It’s often said that the attacks of Sept. 11, 2001 were a “wake-up call’ – that they forced both the political class and the public to seriously (if belatedly) address a peril that for years had been minimized and marginalized.
But as Andrew McCarthy makes clear in his masterful memoir, “Willful Blindness,” slumber persists; too many people still do not recognize that “in an age when weapons of mass destruction have become more accessible than ever before, militant Islam may actually pose an existential threat to the United States. At a minimum, it constitutes a formidable strategic threat.”
Advocates of a strong defense have been opposed at every turn by leftists who blame America first (“chickens coming home to roost”), paleo-conservatives who believe that Americans venturing abroad inevitably stir up hornets’ nests, and libertarians who see threats to civil liberties behind every counterterrorist initiative.

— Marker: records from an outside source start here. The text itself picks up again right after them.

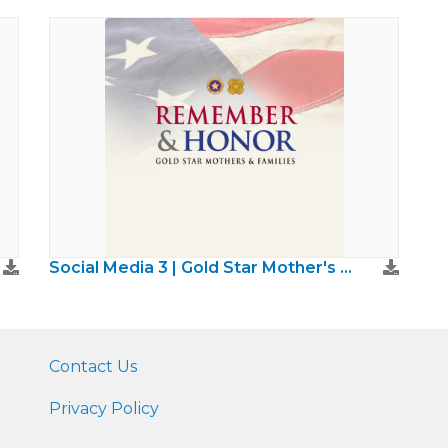
Social Media 3 | Gold Star Mother's and Families Day
Contact Us
Privacy Policy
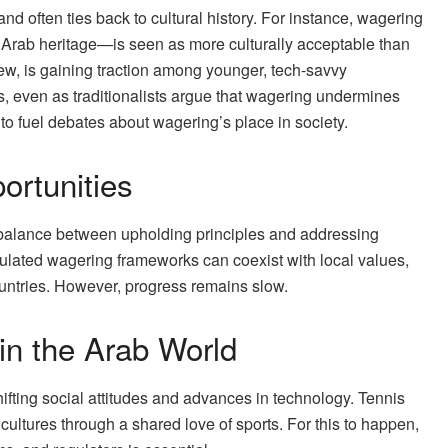
d often ties back to cultural history. For instance, wagering
n Arab heritage—is seen as more culturally acceptable than
ew, is gaining traction among younger, tech-savvy
s, even as traditionalists argue that wagering undermines
to fuel debates about wagering’s place in society.
ortunities
balance between upholding principles and addressing
ulated wagering frameworks can coexist with local values,
ountries. However, progress remains slow.
in the Arab World
ifting social attitudes and advances in technology. Tennis
 cultures through a shared love of sports. For this to happen,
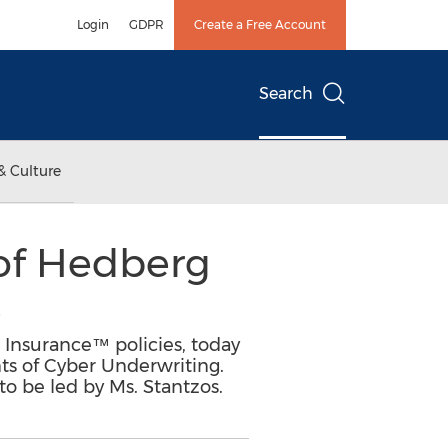
Login
GDPR
Create a Free Account
Search
& Culture
of Hedberg
e
Insurance™ policies, today
ts of Cyber Underwriting.
to be led by Ms. Stantzos.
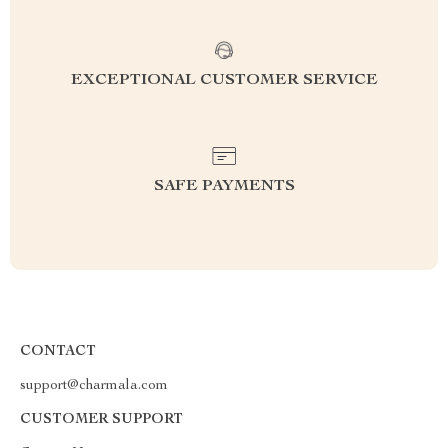
EXCEPTIONAL CUSTOMER SERVICE
SAFE PAYMENTS
CONTACT
support@charmala.com
CUSTOMER SUPPORT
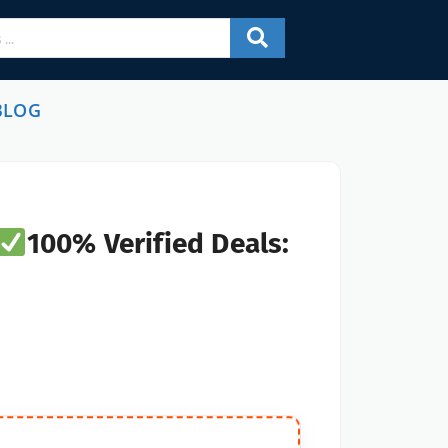
BLOG
100% Verified Deals:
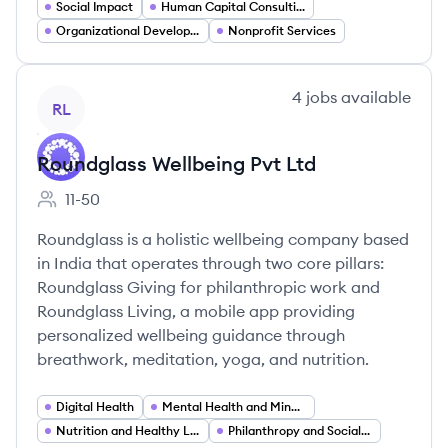
Social Impact
Human Capital Consulting
Organizational Development
Nonprofit Services
View company
4
jobs
available
RL
Roundglass Wellbeing Pvt Ltd
11-50
Employee count:
Roundglass is a holistic wellbeing company based
in India that operates through two core pillars:
Roundglass Giving for philanthropic work and
Roundglass Living, a mobile app providing
personalized wellbeing guidance through
breathwork, meditation, yoga, and nutrition.
Digital Health
Mental Health and Mindfulness
Nutrition and Healthy Living
Philanthropy and Social Impact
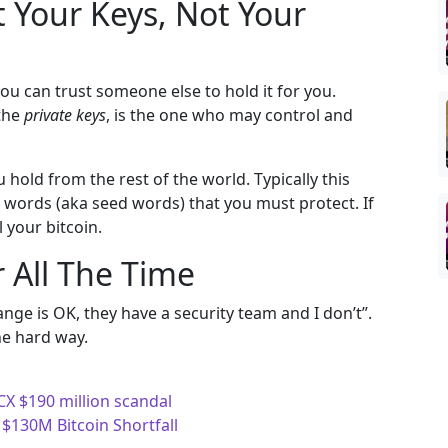
t Your Keys, Not Your
you can trust someone else to hold it for you.
 the
private keys
, is the one who may control and
 hold from the rest of the world. Typically this
24 words (aka seed words) that you must protect. If
 your bitcoin.
 All The Time
nge is OK, they have a security team and I don’t”.
he hard way.
X $190 million scandal
 $130M Bitcoin Shortfall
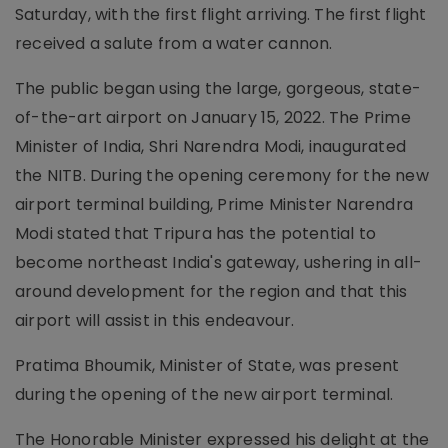
Saturday, with the first flight arriving. The first flight
received a salute from a water cannon.
The public began using the large, gorgeous, state-
of-the-art airport on January 15, 2022. The Prime
Minister of India, Shri Narendra Modi, inaugurated
the NITB. During the opening ceremony for the new
airport terminal building, Prime Minister Narendra
Modi stated that Tripura has the potential to
become northeast India's gateway, ushering in all-
around development for the region and that this
airport will assist in this endeavour.
Pratima Bhoumik, Minister of State, was present
during the opening of the new airport terminal.
The Honorable Minister expressed his delight at the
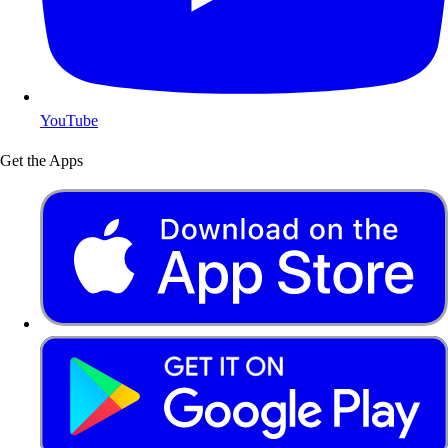
YouTube
Get the Apps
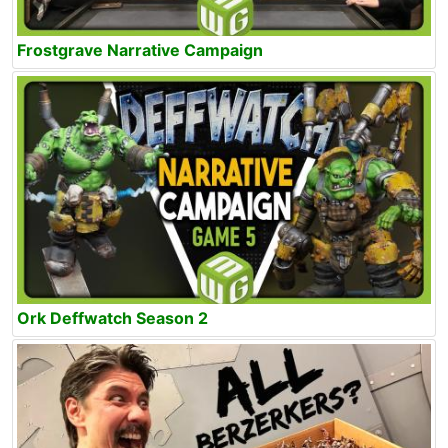
Frostgrave Narrative Campaign
Ork Deffwatch Season 2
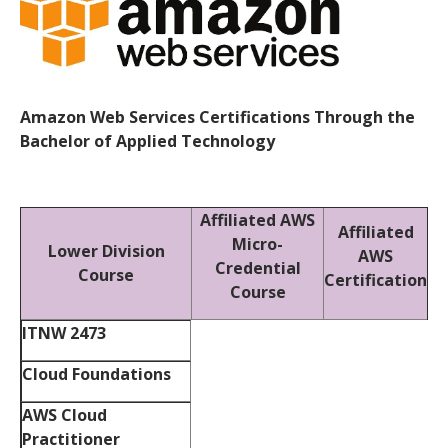
Amazon Web Services Certifications Through the
Bachelor of Applied Technology
Affiliated AWS
Affiliated
Micro-
Lower Division
AWS
Credential
Course
Certification
Course
ITNW 2473
Cloud Foundations
AWS Cloud
Practitioner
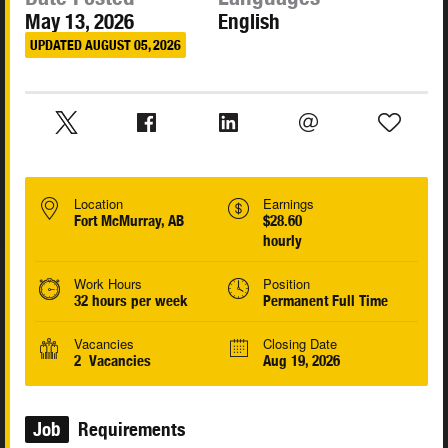
May 13, 2026
English
UPDATED AUGUST 05, 2026
Location
Earnings
Fort McMurray, AB
$28.60
hourly
Work Hours
Position
32 hours per week
Permanent Full Time
Vacancies
Closing Date
2 Vacancies
Aug 19, 2026
Job
Requirements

The fact that there has not been a catastrophic attack on American soil for nearly seven years has emboldened this anti-anti-terrorist coalition. They are certain that the reason we have not been hit recently – as have London, Madrid, Bali, Baghdad, Kabul etc. -- has nothing to do with any actions taken by the Bush administration.
In fact, a new book, “The Dark Side: The Inside Story of How the War on Terror Turned into a War on American Ideals” by the New Yorker’s Jane Mayer, claims that in the aftermath of 9/11 President Bush and Vice President Cheney “panicked,” implementing policies that have fueled anti-American terrorism and violated both domestic and international laws.
According to this narrative, the administration created “an American gulag” in which hundreds of innocent Muslims have been subjected to abuse, humiliation and torture. Ms. Mayer goes so far as to charge that Bush and Cheney made “torture the official law of the land in all but name.”
The purpose of this cruelty – the use of “KGB methods” – was not to elicit life-saving information about terrorist schemes, Ms. Mayer asserts. It was to obtain “false confessions.” For what purpose is mysterious since another indictment is that Bush has acted as though the U.S. has the legal authority to detain unlawful combatants for the duration of hostilities. (It does not appear to have dawned on Ms. Mayer that every president in every past war has had the same authority.)
The liberal media are eating this up. On a public radio program last week I appeared with Ms. Mayer. The moderator was not much interested in whether her narrative was truthful. Instead, he wanted to know if I agreed that the clear implication of her book is that we need a “truth commission,” similar to that established in South Africa after Apartheid, to reveal whether the Bush administration committed “war crimes.”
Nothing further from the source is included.